Your assignment
Copy the entries word for word. Keep the pictures out.

Extracted data entries
= = = = = = =

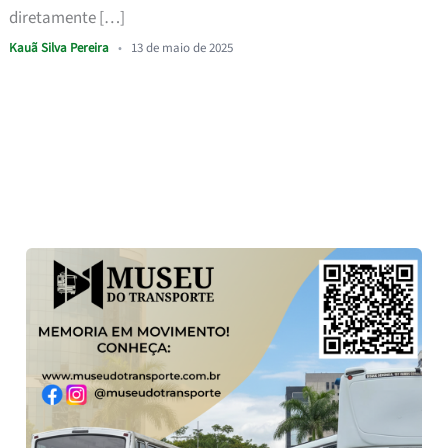
diretamente […]
Kauã Silva Pereira
•
13 de maio de 2025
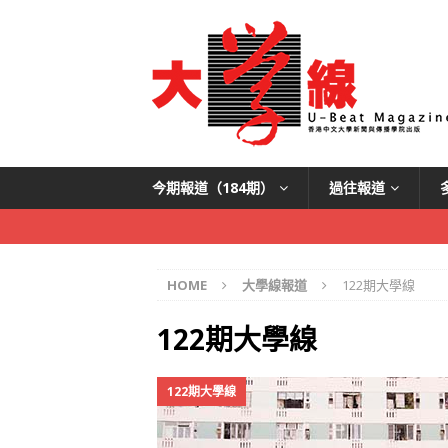
今期報道（184期）
過往報道
HOME
大學線報道
122期大學線
122期大學線
122期大學線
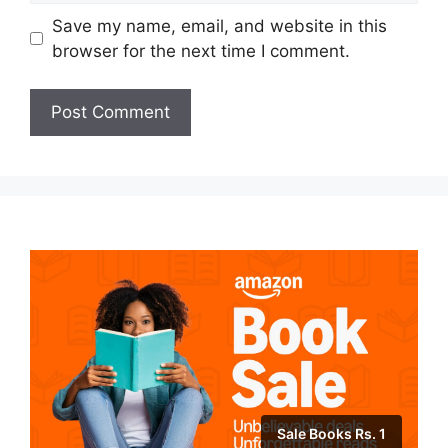
Save my name, email, and website in this
browser for the next time I comment.
Sale Books Rs. 1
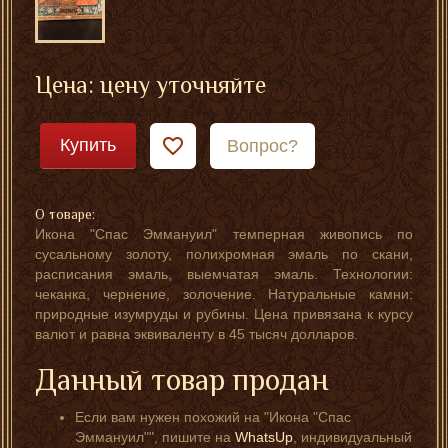
Цена: цену уточняйте
Купить
Вопрос?
О товаре:
Икона "Спас Эммануил" темперная живопись по
сусальному золоту, полихромная эмаль по скани,
расписания эмаль, выемчатая эмаль. Технологии:
чеканка, чернение, золочение. Натуральные камни:
природные изумруды и рубины. Цена привязана к курсу
валют и равна эквиваленту в 45 тысяч долларов.
Данный товар продан
Если вам нужен похожий на "Икона "Спас
Эммануил"", пишите на
WhatsUp
, индивидуальный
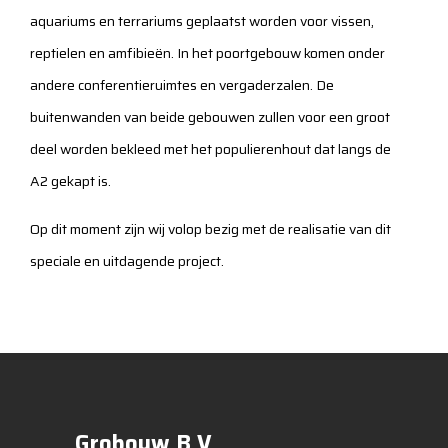
aquariums en terrariums geplaatst worden voor vissen,
reptielen en amfibieën. In het poortgebouw komen onder
andere conferentieruimtes en vergaderzalen. De
buitenwanden van beide gebouwen zullen voor een groot
deel worden bekleed met het populierenhout dat langs de
A2 gekapt is.
Op dit moment zijn wij volop bezig met de realisatie van dit
speciale en uitdagende project.
Grobouw B.V.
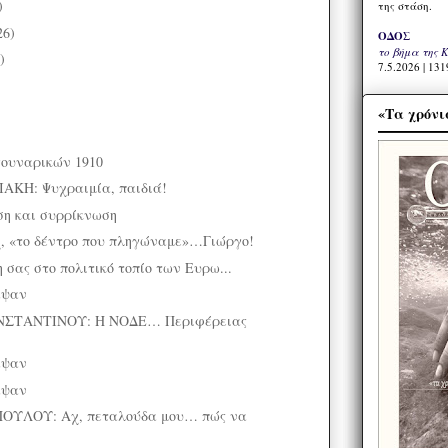
)
της στάση.
26)
ΟΔΟΣ
το βήμα της 
)
7.5.2026 | 131
«Τα χρόνι
ουναρικών 1910
ΑΚΗ: Ψυχραιμία, παιδιά!
ση και συρρίκνωση
 «το δέντρο που πληγώναμε»…Γιώργο!
σας στο πολιτικό τοπίο των Ευρω...
αψαν
ΣΤΑΝΤΙΝΟΥ: Η ΝΟΔΕ… Περιφέρειας
αψαν
αψαν
ΥΛΟΥ: Αχ, πεταλούδα μου… πώς να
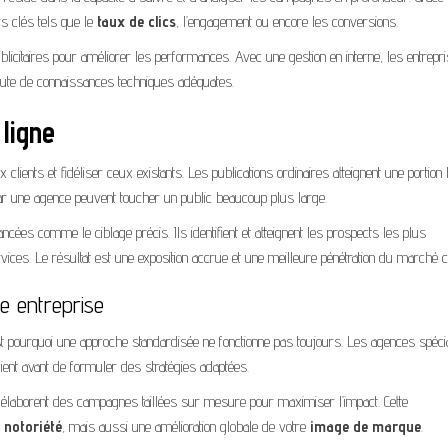
rs clés tels que le
taux de clics
, l’engagement ou encore les conversions.
blicitaires pour améliorer les performances. Avec une gestion en interne, les entrepr
faute de connaissances techniques adéquates.
 ligne
clients et fidéliser ceux existants. Les publications ordinaires atteignent une portion 
r une agence peuvent toucher un public beaucoup plus large.
ncées comme le ciblage précis. Ils identifient et atteignent les prospects les plus
ces. Le résultat est une exposition accrue et une meilleure pénétration du marché ci
e entreprise
est pourquoi une approche standardisée ne fonctionne pas toujours. Les agences spéci
ient avant de formuler des stratégies adaptées.
es élaborent des campagnes taillées sur mesure pour maximiser l’impact. Cette
a
notoriété
, mais aussi une amélioration globale de votre
image de marque
.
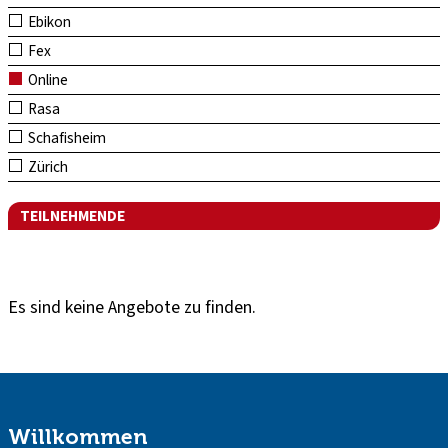
Ebikon
Fex
Online
Rasa
Schafisheim
Zürich
TEILNEHMENDE
Es sind keine Angebote zu finden.
Willkommen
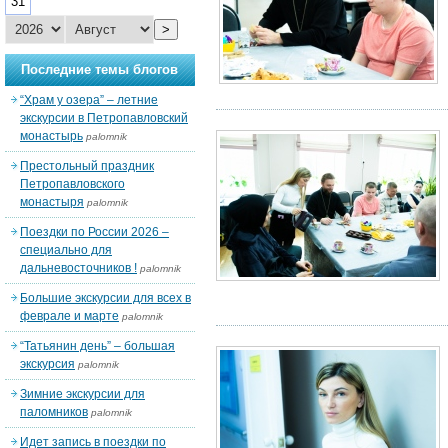
31
>
Последние темы блогов
“Храм у озера” – летние
экскурсии в Петропавловский
монастырь
palomnik
Престольный праздник
Петропавловского
монастыря
palomnik
Поездки по России 2026 –
специально для
дальневосточников !
palomnik
Большие экскурсии для всех в
феврале и марте
palomnik
“Татьянин день” – большая
экскурсия
palomnik
Зимние экскурсии для
паломников
palomnik
Идет запись в поездки по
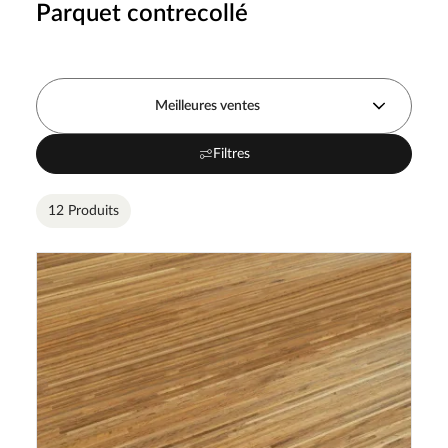
Parquet contrecollé
Meilleures ventes
Filtres
12 Produits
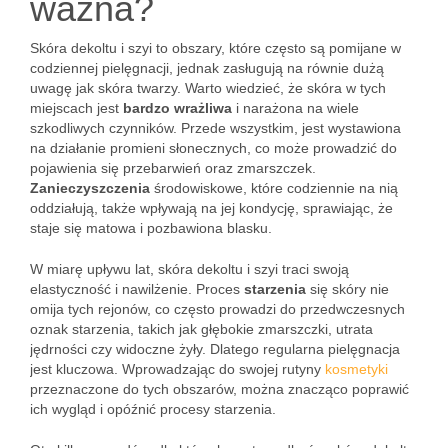
ważna?
Skóra dekoltu i szyi to obszary, które często są pomijane w
codziennej pielęgnacji, jednak zasługują na równie dużą
uwagę jak skóra twarzy. Warto wiedzieć, że skóra w tych
miejscach jest
bardzo wrażliwa
i narażona na wiele
szkodliwych czynników. Przede wszystkim, jest wystawiona
na działanie promieni słonecznych, co może prowadzić do
pojawienia się przebarwień oraz zmarszczek.
Zanieczyszczenia
środowiskowe, które codziennie na nią
oddziałują, także wpływają na jej kondycję, sprawiając, że
staje się matowa i pozbawiona blasku.
W miarę upływu lat, skóra dekoltu i szyi traci swoją
elastyczność i nawilżenie. Proces
starzenia
się skóry nie
omija tych rejonów, co często prowadzi do przedwczesnych
oznak starzenia, takich jak głębokie zmarszczki, utrata
jędrności czy widoczne żyły. Dlatego regularna pielęgnacja
jest kluczowa. Wprowadzając do swojej rutyny
kosmetyki
przeznaczone do tych obszarów, można znacząco poprawić
ich wygląd i opóźnić procesy starzenia.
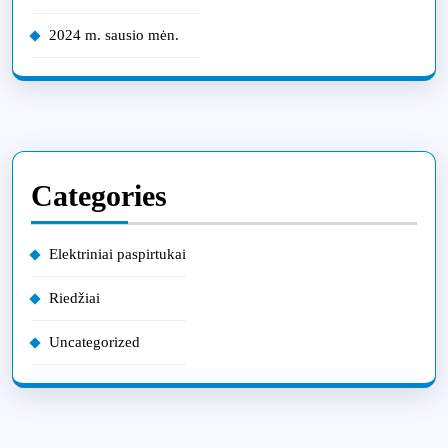
2024 m. sausio mėn.
Categories
Elektriniai paspirtukai
Riedžiai
Uncategorized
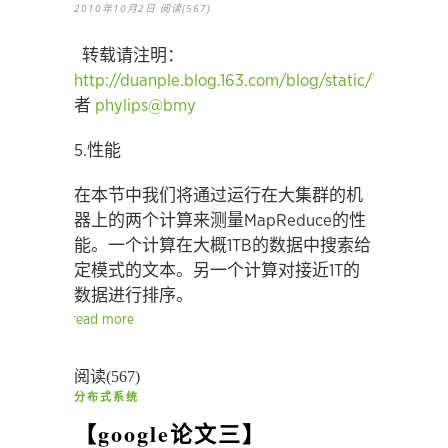
2010年10月2日
阅读(567)
转载请注明：
http://duanple.blog.163.com/blog/static/709717
者
phylips@bmy
5.性能
在本节中我们将通过运行在大集群的机
器上的两个计算来测量MapReduce的性
能。一个计算在大概1TB的数据中搜索给
定模式的文本。另一个计算对接近1T的
数据进行排序。
read more
阅读(567)
分布式系统
【google论文三】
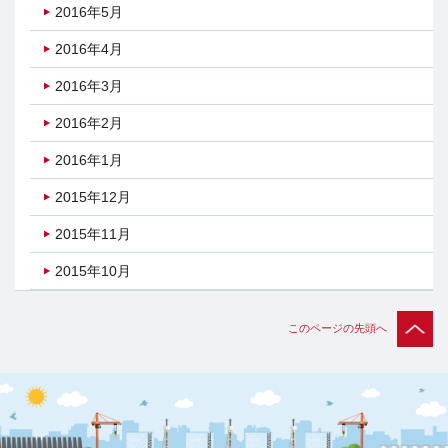
2016年5月
2016年4月
2016年3月
2016年2月
2016年1月
2015年12月
2015年11月
2015年10月
このページの先頭へ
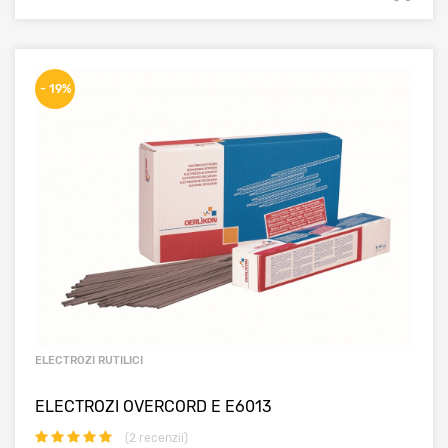
- 19%
ELECTROZI RUTILICI
ELECTROZI OVERCORD E E6013
(
2
recenzii)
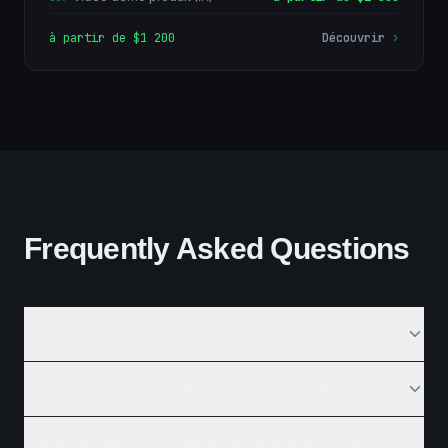
à partir de $1 200
Découvrir
›
Frequently Asked Questions
Pourquoi externaliser les services juridiques ?
Combien coûtent les services juridiques ?
Les services juridiques externalisés sont-ils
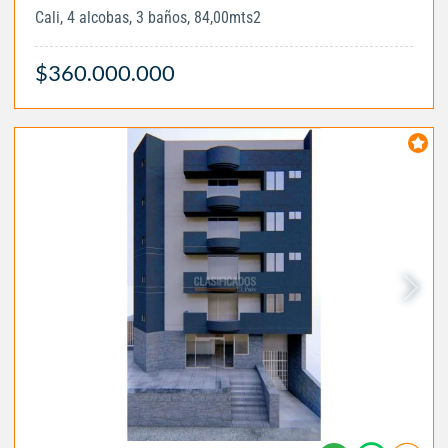
Cali, 4 alcobas, 3 baños, 84,00mts2
$360.000.000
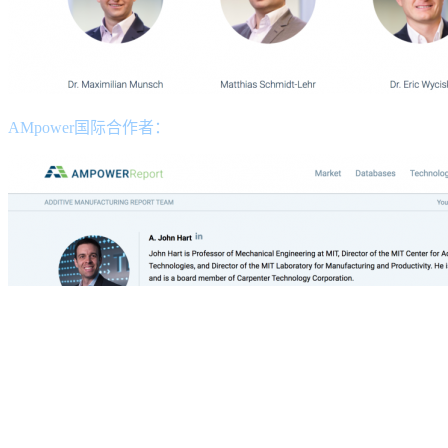
AMpower国际合作者：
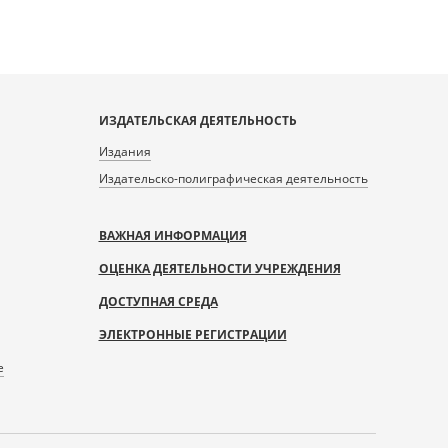
ИЗДАТЕЛЬСКАЯ ДЕЯТЕЛЬНОСТЬ
Издания
Издательско-полиграфическая деятельность
ВАЖНАЯ ИНФОРМАЦИЯ
ОЦЕНКА ДЕЯТЕЛЬНОСТИ УЧРЕЖДЕНИЯ
ДОСТУПНАЯ СРЕДА
ЭЛЕКТРОННЫЕ РЕГИСТРАЦИИ
е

= = = = = = =

Completed task
diretamente […]
Kauã Silva Pereira
•
13 de maio de 2025
今期報道（184期）
過往報道
HOME
大學線報道
122期大學線
122期大學線
122期大學線
Save my name, email, and website in this
browser for the next time I comment.
Sale Books Rs. 1
Цена: цену уточняйте
Купить
Вопрос?
О товаре:
Икона "Спас Эммануил" темперная живопись по
сусальному золоту, полихромная эмаль по скани,
расписания эмаль, выемчатая эмаль. Технологии:
чеканка, чернение, золочение. Натуральные камни:
природные изумруды и рубины. Цена привязана к курсу
валют и равна эквиваленту в 45 тысяч долларов.
Данный товар продан
Если вам нужен похожий на "Икона "Спас
Эммануил"", пишите на
WhatsUp
, индивидуальный
aquariums en terrariums geplaatst worden voor vissen,
reptielen en amfibieën. In het poortgebouw komen onder
andere conferentieruimtes en vergaderzalen. De
buitenwanden van beide gebouwen zullen voor een groot
deel worden bekleed met het populierenhout dat langs de
A2 gekapt is.
Op dit moment zijn wij volop bezig met de realisatie van dit
speciale en uitdagende project.
Grobouw B.V.
)
της στάση.
26)
ΟΔΟΣ
το βήμα της 
)
7.5.2026 | 131
«Τα χρόνι
ουναρικών 1910
ΑΚΗ: Ψυχραιμία, παιδιά!
ση και συρρίκνωση
 «το δέντρο που πληγώναμε»…Γιώργο!
σας στο πολιτικό τοπίο των Ευρω...
αψαν
ΣΤΑΝΤΙΝΟΥ: Η ΝΟΔΕ… Περιφέρειας
αψαν
αψαν
ΥΛΟΥ: Αχ, πεταλούδα μου… πώς να
rs clés tels que le
taux de clics
, l’engagement ou encore les conversions.
blicitaires pour améliorer les performances. Avec une gestion en interne, les entrepr
faute de connaissances techniques adéquates.
 ligne
clients et fidéliser ceux existants. Les publications ordinaires atteignent une portion 
r une agence peuvent toucher un public beaucoup plus large.
ncées comme le ciblage précis. Ils identifient et atteignent les prospects les plus
ces. Le résultat est une exposition accrue et une meilleure pénétration du marché ci
e entreprise
est pourquoi une approche standardisée ne fonctionne pas toujours. Les agences spéci
ient avant de formuler des stratégies adaptées.
es élaborent des campagnes taillées sur mesure pour maximiser l’impact. Cette
a
notoriété
, mais aussi une amélioration globale de votre
image de marque
.
Ebikon
Fex
Online
Rasa
Schafisheim
Zürich
TEILNEHMENDE
Es sind keine Angebote zu finden.
Willkommen
31
>
Последние темы блогов
“Храм у озера” – летние
экскурсии в Петропавловский
монастырь
palomnik
Престольный праздник
Петропавловского
монастыря
palomnik
Поездки по России 2026 –
специально для
дальневосточников !
palomnik
Большие экскурсии для всех в
феврале и марте
palomnik
“Татьянин день” – большая
экскурсия
palomnik
Зимние экскурсии для
паломников
palomnik
Идет запись в поездки по
Parquet contrecollé
Meilleures ventes
Filtres
12 Produits
ważna?
Skóra dekoltu i szyi to obszary, które często są pomijane w
codziennej pielęgnacji, jednak zasługują na równie dużą
uwagę jak skóra twarzy. Warto wiedzieć, że skóra w tych
miejscach jest
bardzo wrażliwa
i narażona na wiele
szkodliwych czynników. Przede wszystkim, jest wystawiona
na działanie promieni słonecznych, co może prowadzić do
pojawienia się przebarwień oraz zmarszczek.
Zanieczyszczenia
środowiskowe, które codziennie na nią
oddziałują, także wpływają na jej kondycję, sprawiając, że
staje się matowa i pozbawiona blasku.
W miarę upływu lat, skóra dekoltu i szyi traci swoją
elastyczność i nawilżenie. Proces
starzenia
się skóry nie
omija tych rejonów, co często prowadzi do przedwczesnych
oznak starzenia, takich jak głębokie zmarszczki, utrata
jędrności czy widoczne żyły. Dlatego regularna pielęgnacja
jest kluczowa. Wprowadzając do swojej rutyny
kosmetyki
przeznaczone do tych obszarów, można znacząco poprawić
ich wygląd i opóźnić procesy starzenia.
2024 m. sausio mėn.
Categories
Elektriniai paspirtukai
Riedžiai
Uncategorized
2010年10月2日
阅读(567)
转载请注明：
http://duanple.blog.163.com/blog/static/709717
者
phylips@bmy
5.性能
在本节中我们将通过运行在大集群的机
器上的两个计算来测量MapReduce的性
能。一个计算在大概1TB的数据中搜索给
定模式的文本。另一个计算对接近1T的
数据进行排序。
read more
阅读(567)
分布式系统
【google论文三】
2016年5月
2016年4月
2016年3月
2016年2月
2016年1月
2015年12月
2015年11月
2015年10月
このページの先頭へ
- 19%
ELECTROZI RUTILICI
ELECTROZI OVERCORD E E6013
(
2
recenzii)
à partir de $1 200
Découvrir
›
Frequently Asked Questions
Pourquoi externaliser les services juridiques ?
Combien coûtent les services juridiques ?
Les services juridiques externalisés sont-ils
Cali, 4 alcobas, 3 baños, 84,00mts2
$360.000.000
AMpower国际合作者：
ИЗДАТЕЛЬСКАЯ ДЕЯТЕЛЬНОСТЬ
Издания
Издательско-полиграфическая деятельность
ВАЖНАЯ ИНФОРМАЦИЯ
ОЦЕНКА ДЕЯТЕЛЬНОСТИ УЧРЕЖДЕНИЯ
ДОСТУПНАЯ СРЕДА
ЭЛЕКТРОННЫЕ РЕГИСТРАЦИИ
е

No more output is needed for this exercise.